Na gestão pública conferir estabilidade financeira as políticas sociais se apresenta de forma aparente como um dos maiores desafios e focos de ação governamentais e dos administradores públicos. Contudo, vamos observar nesse texto que os fatos concretos nos mostram o contrário, que a saúde pública só poderá de fato ser emancipada desse problema quando a gestão dos recursos produzidos pelos trabalhadores forem de fato gerenciados pela própria classe trabalhadora, livre de instâncias verticalizadas e burocratizadas que distanciam esses, dos seus reais interesses e consequentemente de uma saúde não enxergada como mercadoria.

Segundo o Economista e técnico de pesquisa em Econômica Aplicada do IPEIA Carlos Octávio Ocké-Reis (2012) o pacto constituinte definiu no artigo 198 que o SUS seria financiado com recursos oriundos do Orçamento da Seguridade Social (doravante OSS) compostos pela União, Estados e Municípios, estes entes federados aplicariam anualmente recursos em ações e serviços de saúde. Os empregadores também deveriam contribuir através de valores sobre a folha de pagamento dos salários, faturamento e lucro líquido das empresas; além da contribuição social dos trabalhadores e receitas provenientes de concursos e loterias. Para Ocké-Reis (2012), essas ações apenas deixavam em aberto a indefinição a respeito de uma fonte segura com percentual estipulado para o financiamento do setor por parte do Estado.

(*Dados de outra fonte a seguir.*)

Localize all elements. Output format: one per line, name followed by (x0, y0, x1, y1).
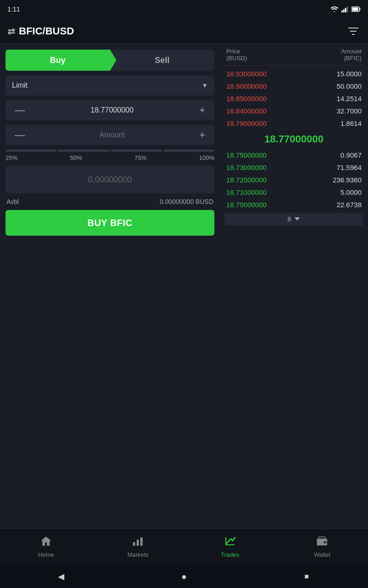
svg-rect-6 (360, 8, 361, 10)
more-orders-row[interactable]: 8 (224, 213, 363, 226)
buy-price-5: 18.70000000 (226, 201, 267, 209)
sell-order-row[interactable]: 18.84000000 32.7000 (224, 105, 363, 117)
order-book-header: Price (BUSD) Amount (BFIC) (224, 48, 363, 66)
svg-point-19 (324, 542, 325, 543)
buy-amount-4: 5.0000 (340, 188, 362, 196)
price-col-label: Price (226, 48, 247, 55)
avbl-label: Avbl (6, 198, 19, 205)
sell-amount-4: 32.7000 (337, 107, 362, 115)
available-balance-row: Avbl 0.00000000 BUSD (6, 198, 214, 205)
total-display: 0.00000000 (6, 166, 214, 193)
avbl-value: 0.00000000 BUSD (160, 198, 213, 205)
slider-segment-2[interactable] (58, 150, 109, 152)
sell-amount-2: 50.0000 (337, 82, 362, 90)
amount-input[interactable] (29, 131, 196, 139)
slider-label-100[interactable]: 100% (199, 154, 214, 161)
buy-bfic-button[interactable]: BUY BFIC (6, 210, 214, 236)
pair-arrow-icon: ⇄ (7, 26, 15, 37)
buy-order-row[interactable]: 18.75000000 0.9067 (224, 149, 363, 161)
status-right (330, 6, 361, 12)
filter-icon (347, 26, 359, 36)
svg-rect-14 (133, 542, 135, 546)
trades-label: Trades (221, 551, 239, 558)
sell-order-row[interactable]: 18.90000000 50.0000 (224, 80, 363, 92)
markets-label: Markets (127, 551, 149, 558)
buy-order-row[interactable]: 18.72000000 236.9360 (224, 174, 363, 186)
home-button[interactable]: ● (178, 571, 190, 582)
sell-amount-5: 1.8614 (340, 119, 362, 127)
slider-segment-4[interactable] (163, 150, 214, 152)
price-increase-button[interactable]: + (196, 103, 209, 117)
buy-price-3: 18.72000000 (226, 176, 267, 184)
slider-segment-1[interactable] (6, 150, 57, 152)
limit-label: Limit (12, 81, 28, 90)
bottom-nav: Home Markets Trades (0, 528, 368, 565)
sell-price-3: 18.85000000 (226, 95, 267, 102)
price-decrease-button[interactable]: — (11, 103, 29, 117)
svg-rect-2 (345, 8, 346, 12)
header: ⇄ BFIC/BUSD (0, 18, 368, 44)
sell-price-4: 18.84000000 (226, 107, 267, 115)
recent-icon: ■ (305, 572, 309, 581)
trading-pair: BFIC/BUSD (19, 25, 74, 37)
slider-segment-3[interactable] (111, 150, 162, 152)
price-input[interactable]: 18.77000000 (29, 106, 196, 114)
sell-order-row[interactable]: 18.79000000 1.8614 (224, 117, 363, 130)
buy-order-row[interactable]: 18.71000000 5.0000 (224, 186, 363, 198)
price-col-sub: (BUSD) (226, 55, 247, 62)
wifi-icon (330, 6, 339, 12)
buy-button[interactable]: Buy (6, 50, 110, 71)
chevron-down-icon (294, 217, 300, 221)
nav-markets[interactable]: Markets (92, 536, 184, 558)
sell-amount-1: 15.0000 (337, 70, 362, 78)
android-nav: ◀ ● ■ (0, 565, 368, 588)
buy-sell-toggle: Buy Sell (6, 50, 214, 71)
recent-button[interactable]: ■ (301, 571, 312, 582)
mid-price: 18.77000000 (224, 130, 363, 149)
price-input-row: — 18.77000000 + (6, 100, 214, 120)
sell-button[interactable]: Sell (110, 50, 214, 71)
status-bar: 1:11 (0, 0, 368, 18)
back-icon: ◀ (58, 571, 64, 582)
sell-price-5: 18.79000000 (226, 119, 267, 127)
limit-dropdown[interactable]: Limit ▼ (6, 75, 214, 96)
nav-wallet[interactable]: Wallet (276, 536, 368, 558)
buy-amount-5: 22.6738 (337, 201, 362, 209)
nav-trades[interactable]: Trades (184, 536, 276, 558)
status-left: 1:11 (7, 6, 20, 13)
svg-rect-16 (140, 537, 143, 546)
left-panel: Buy Sell Limit ▼ — 18.77000000 + — + (0, 44, 220, 528)
slider-labels: 25% 50% 75% 100% (6, 154, 214, 161)
amount-decrease-button[interactable]: — (11, 128, 29, 142)
main-content: Buy Sell Limit ▼ — 18.77000000 + — + (0, 44, 368, 528)
buy-amount-3: 236.9360 (333, 176, 362, 184)
sell-order-row[interactable]: 18.85000000 14.2514 (224, 92, 363, 105)
svg-rect-15 (137, 540, 139, 546)
trades-icon (224, 536, 236, 549)
home-label: Home (38, 551, 54, 558)
svg-rect-3 (347, 6, 348, 12)
slider-track[interactable] (6, 150, 214, 152)
back-button[interactable]: ◀ (56, 571, 67, 582)
slider-label-75[interactable]: 75% (135, 154, 147, 161)
buy-order-row[interactable]: 18.73000000 71.5964 (224, 161, 363, 174)
amount-increase-button[interactable]: + (196, 128, 209, 142)
sell-order-row[interactable]: 18.93000000 15.0000 (224, 68, 363, 80)
slider-label-25[interactable]: 25% (6, 154, 17, 161)
header-title: ⇄ BFIC/BUSD (7, 25, 74, 37)
amount-input-row: — + (6, 125, 214, 145)
sell-price-2: 18.90000000 (226, 82, 267, 90)
home-icon (40, 536, 52, 549)
filter-button[interactable] (346, 24, 361, 39)
buy-order-row[interactable]: 18.70000000 22.6738 (224, 198, 363, 211)
status-time: 1:11 (7, 6, 20, 13)
price-col-header: Price (BUSD) (226, 48, 247, 62)
wallet-icon (316, 536, 328, 549)
home-circle-icon: ● (181, 571, 187, 582)
percentage-slider: 25% 50% 75% 100% (6, 150, 214, 161)
buy-amount-2: 71.5964 (337, 164, 362, 171)
nav-home[interactable]: Home (0, 536, 92, 558)
wallet-label: Wallet (314, 551, 330, 558)
sell-orders: 18.93000000 15.0000 18.90000000 50.0000 … (224, 68, 363, 130)
slider-label-50[interactable]: 50% (70, 154, 82, 161)
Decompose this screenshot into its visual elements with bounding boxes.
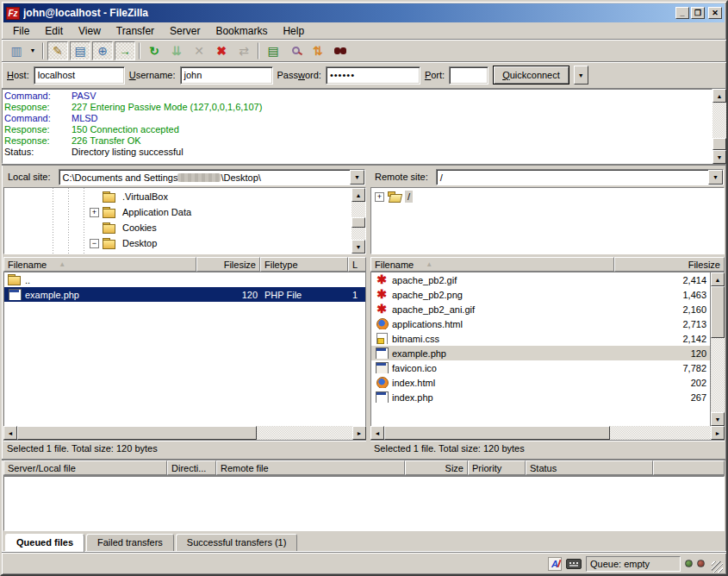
resize-grip[interactable] [712, 561, 723, 573]
site-manager-dropdown-icon[interactable]: ▼ [27, 41, 39, 60]
reconnect-icon[interactable]: ⇄ [233, 41, 254, 60]
tree-item[interactable]: − Desktop [4, 235, 352, 251]
scroll-left-icon[interactable]: ◄ [370, 426, 384, 440]
file-type-icon [375, 377, 389, 388]
cancel-operation-icon[interactable]: ✕ [189, 41, 209, 60]
file-row[interactable]: .. [4, 272, 365, 287]
file-row[interactable]: example.php 120 [371, 346, 710, 360]
site-manager-icon[interactable]: ▥ [6, 41, 27, 60]
menu-item[interactable]: Edit [37, 23, 71, 39]
directory-compare-icon[interactable] [285, 41, 306, 60]
process-queue-icon[interactable]: ⇊ [166, 41, 187, 60]
menu-item[interactable]: File [5, 23, 37, 39]
scroll-thumb[interactable] [17, 426, 257, 440]
column-header[interactable]: Filesize▲ [614, 257, 725, 272]
local-tree-scrollbar[interactable]: ▲ ▼ [352, 188, 365, 254]
local-hscrollbar[interactable]: ◄ ► [3, 426, 366, 440]
column-header[interactable]: Priority [468, 460, 526, 475]
file-row[interactable]: apache_pb2.gif 2,414 [371, 272, 710, 287]
menu-item[interactable]: View [71, 23, 109, 39]
filezilla-app-icon: Fz [6, 7, 20, 20]
toggle-message-log-icon[interactable]: ✎ [47, 41, 68, 60]
tree-item[interactable]: Cookies [4, 220, 352, 235]
scroll-thumb[interactable] [352, 217, 365, 228]
file-row[interactable]: apache_pb2.png 1,463 [371, 287, 710, 302]
file-row[interactable]: index.html 202 [371, 375, 710, 390]
file-row[interactable]: example.php 120 PHP File 1 [4, 287, 365, 302]
menu-item[interactable]: Bookmarks [208, 23, 275, 39]
scroll-up-icon[interactable]: ▲ [352, 188, 365, 202]
tree-expander-icon[interactable]: + [90, 208, 99, 217]
queue-tab[interactable]: Queued files [5, 534, 84, 552]
file-row[interactable]: apache_pb2_ani.gif 2,160 [371, 302, 710, 316]
close-button[interactable]: ✕ [708, 7, 722, 19]
scroll-down-icon[interactable]: ▼ [352, 240, 365, 254]
tree-item[interactable]: .VirtualBox [4, 189, 352, 204]
username-input[interactable]: john [180, 66, 273, 85]
combo-dropdown-icon[interactable]: ▼ [708, 170, 723, 185]
file-row[interactable]: favicon.ico 7,782 [371, 360, 710, 375]
minimize-button[interactable]: _ [675, 7, 689, 19]
remote-list-header: Filename▲Filesize▲ [370, 257, 725, 272]
speed-limit-icon[interactable] [566, 559, 582, 569]
file-row[interactable]: applications.html 2,713 [371, 316, 710, 331]
file-type-icon [375, 347, 389, 359]
tree-expander-icon[interactable]: − [90, 239, 99, 248]
menu-item[interactable]: Help [275, 23, 312, 39]
maximize-button[interactable]: ❐ [691, 7, 705, 19]
scroll-thumb[interactable] [711, 286, 725, 338]
quickconnect-button[interactable]: Quickconnect [493, 66, 569, 85]
column-header[interactable]: Size [405, 460, 468, 475]
remote-site-label: Remote site: [371, 170, 432, 185]
scroll-thumb[interactable] [712, 138, 726, 150]
column-header[interactable]: Server/Local file [3, 460, 167, 475]
log-scrollbar[interactable]: ▲ ▼ [712, 89, 726, 164]
menu-item[interactable]: Server [162, 23, 208, 39]
file-row[interactable]: index.php 267 [371, 390, 710, 404]
remote-path-combo[interactable]: / ▼ [436, 169, 724, 185]
data-type-ascii-icon[interactable]: A [548, 557, 562, 571]
queue-tab[interactable]: Successful transfers (1) [176, 534, 298, 551]
scroll-up-icon[interactable]: ▲ [711, 272, 725, 286]
remote-list-scrollbar[interactable]: ▲ ▼ [711, 272, 725, 426]
title-bar: Fz john@localhost - FileZilla _ ❐ ✕ [3, 3, 725, 22]
column-header[interactable]: Filename▲ [370, 257, 614, 272]
column-header[interactable]: Filename▲ [3, 257, 196, 272]
column-header[interactable]: Status [526, 460, 653, 475]
scroll-thumb[interactable] [384, 426, 610, 440]
synchronized-browsing-icon[interactable]: ⇅ [308, 41, 328, 60]
scroll-right-icon[interactable]: ► [711, 426, 725, 440]
queue-tab[interactable]: Failed transfers [86, 534, 174, 551]
find-files-icon[interactable] [330, 41, 351, 60]
scroll-down-icon[interactable]: ▼ [711, 412, 725, 426]
remote-hscrollbar[interactable]: ◄ ► [370, 426, 725, 440]
disconnect-icon[interactable]: ✖ [211, 41, 232, 60]
tree-item[interactable]: + Application Data [4, 204, 352, 220]
scroll-up-icon[interactable]: ▲ [712, 89, 726, 103]
file-row[interactable]: bitnami.css 2,142 [371, 331, 710, 346]
local-tree-panel: .VirtualBox + Application Data [3, 187, 366, 254]
column-header[interactable]: Directi... [167, 460, 216, 475]
filter-icon[interactable]: ▤ [263, 41, 283, 60]
scroll-down-icon[interactable]: ▼ [712, 150, 726, 164]
column-header[interactable]: Remote file [216, 460, 405, 475]
column-header[interactable]: L▲ [348, 257, 366, 272]
column-header[interactable]: Filetype▲ [260, 257, 348, 272]
tree-item[interactable]: + / [371, 189, 724, 204]
toggle-local-tree-icon[interactable]: ▤ [70, 41, 90, 60]
toggle-remote-tree-icon[interactable]: ⊕ [92, 41, 113, 60]
local-path-combo[interactable]: C:\Documents and Settings\Desktop\ ▼ [59, 169, 365, 185]
column-header[interactable]: Filesize▲ [196, 257, 260, 272]
password-input[interactable]: •••••• [326, 66, 420, 85]
quickconnect-dropdown-icon[interactable]: ▼ [574, 66, 588, 85]
host-label: Host: [7, 70, 29, 80]
refresh-icon[interactable]: ↻ [144, 41, 165, 60]
menu-item[interactable]: Transfer [109, 23, 162, 39]
toggle-queue-icon[interactable]: → [115, 41, 135, 60]
combo-dropdown-icon[interactable]: ▼ [350, 170, 364, 185]
port-input[interactable] [449, 66, 488, 85]
tree-expander-icon[interactable]: + [375, 192, 384, 202]
scroll-left-icon[interactable]: ◄ [3, 426, 17, 440]
host-input[interactable]: localhost [34, 66, 125, 85]
scroll-right-icon[interactable]: ► [352, 426, 366, 440]
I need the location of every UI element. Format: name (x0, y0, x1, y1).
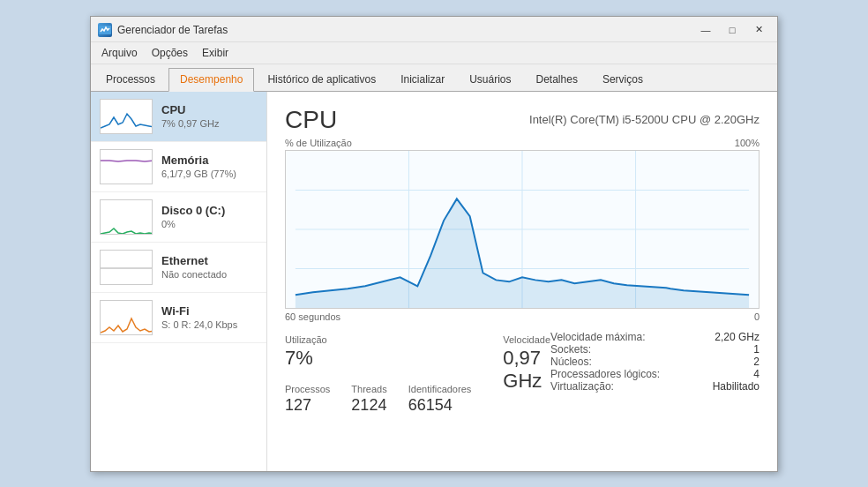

Essa indefinição de aportes financeiros para a política de saúde também é interpretada pelo professor de Economia da Faculdade de Saúde Pública da Universidade Federal de São Paulo, Áquilas Mendes (2012), que ao estudar sobre o tema através do caráter da formação econômica e social brasileira, conclui que o financiamento da saúde no Brasil possui um duplo movimento: de um lado teríamos o princípio da universalidade estendido a toda a sociedade brasileira, independente de classe social, raça, étnica, sexo, idade; de outro, a presença da racionalidade economicista que reduz toda possibilidade de emancipação humana a perspectiva da contenção de gastos, formação de superávit primário, controle da inflação e manutenção da taxa de câmbio do país, em síntese, na diminuição dos gastos públicos como uma forma de evitar o déficit público.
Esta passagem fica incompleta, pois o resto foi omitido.